Mercoledì, 19 Maggio 2021
Cronaca

Omicidio Conigliaro, confermata la condanna a 20 anni per il marito

In appello nessuno sconto di pena per Salvatore Maniscalco, accusato di avere ucciso e bruciato la donna. I fatti risalgono all'aprile del 2014

Nessuno sconto di pena per Salvatore Maniscalco, accusato di avere ucciso e bruciato l'ex moglie Concetta Conigliaro nell'aprile del 2014. I carabinieri avevano fatto scattare le manette ai polsi di Maniscalco dopo avere trovato i frammenti ossei della giovane all'interno di un sacco nelle campagne vicino a San Cipirello.

Nonostante lo stesso pg Giuseppe Fici avesse chiesto una riduzione da 20 a 16 anni per l'attenuante della provocazione (la moglie avrebbe picchiato il marito ndr), la corte d'assise d'appello ha deciso di confermare la condanna di primo grado nel processo che si è svolto con il rito abbreviato.

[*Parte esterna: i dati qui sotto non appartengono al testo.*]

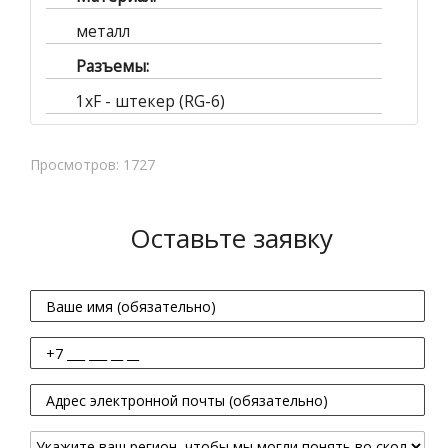
металл
Разъемы:
1хF - штекер (RG-6)
Просмотров: 1727
Оставьте заявку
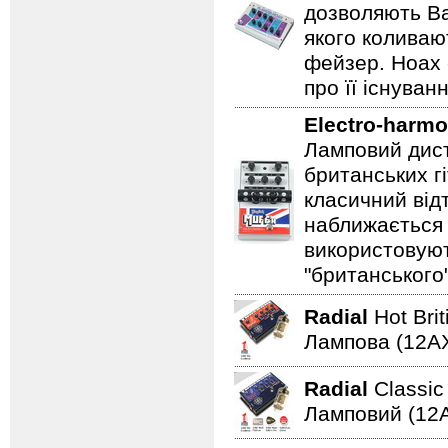
дозволяють Ва
якого коливаю
фейзер. Hoax 
про її існуван
Electro-harmo
Ламповий дист
британських гі
класичний відт
наближається 
використовуют
"британського
Radial
Hot Bri
Лампова (12AХ
Radial
Classi
Ламповий (12A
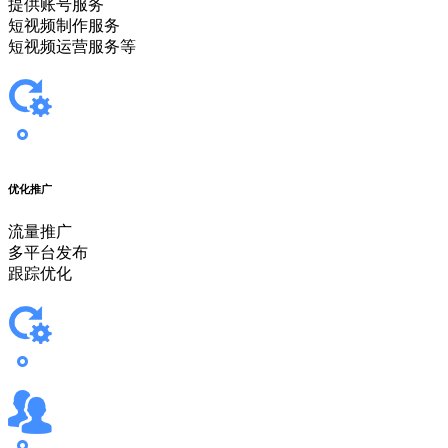
提供账号服务
短视频制作服务
短视频运营服务等
优化推广
流量推广
多平台发布
跟踪优化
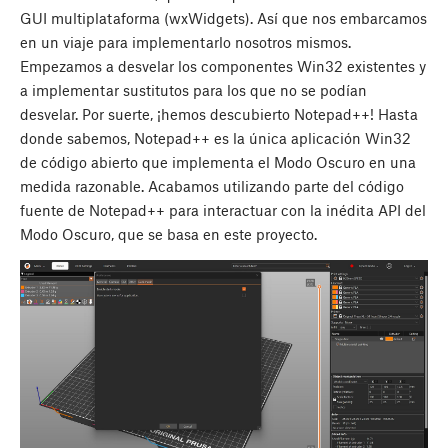
GUI multiplataforma (wxWidgets). Así que nos embarcamos
en un viaje para implementarlo nosotros mismos.
Empezamos a desvelar los componentes Win32 existentes y
a implementar sustitutos para los que no se podían
desvelar. Por suerte, ¡hemos descubierto Notepad++! Hasta
donde sabemos, Notepad++ es la única aplicación Win32
de código abierto que implementa el Modo Oscuro en una
medida razonable. Acabamos utilizando parte del código
fuente de Notepad++ para interactuar con la inédita API del
Modo Oscuro, que se basa en este proyecto.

Salvatore Maniscalco ha cambiato molte volte la sua versione dei fatti, dicendo alla fine che Concetta sarebbe morta sbattendo la testa dopo l'ennesima lite in casa e lui, solo per paura, avrebbe deciso di disfarsi del corpo bruciandolo e trasportandolo in campagna.

La corte ha anche confermato la condanna di Antonio Caltagirone che avrebbe aiutato Maniscalco a disfarsi del cadavere, mentre è stato assolto per non avere commesso il fatto Vincenzo Caltagirone, difeso dall'avvocato Enrico Bennici.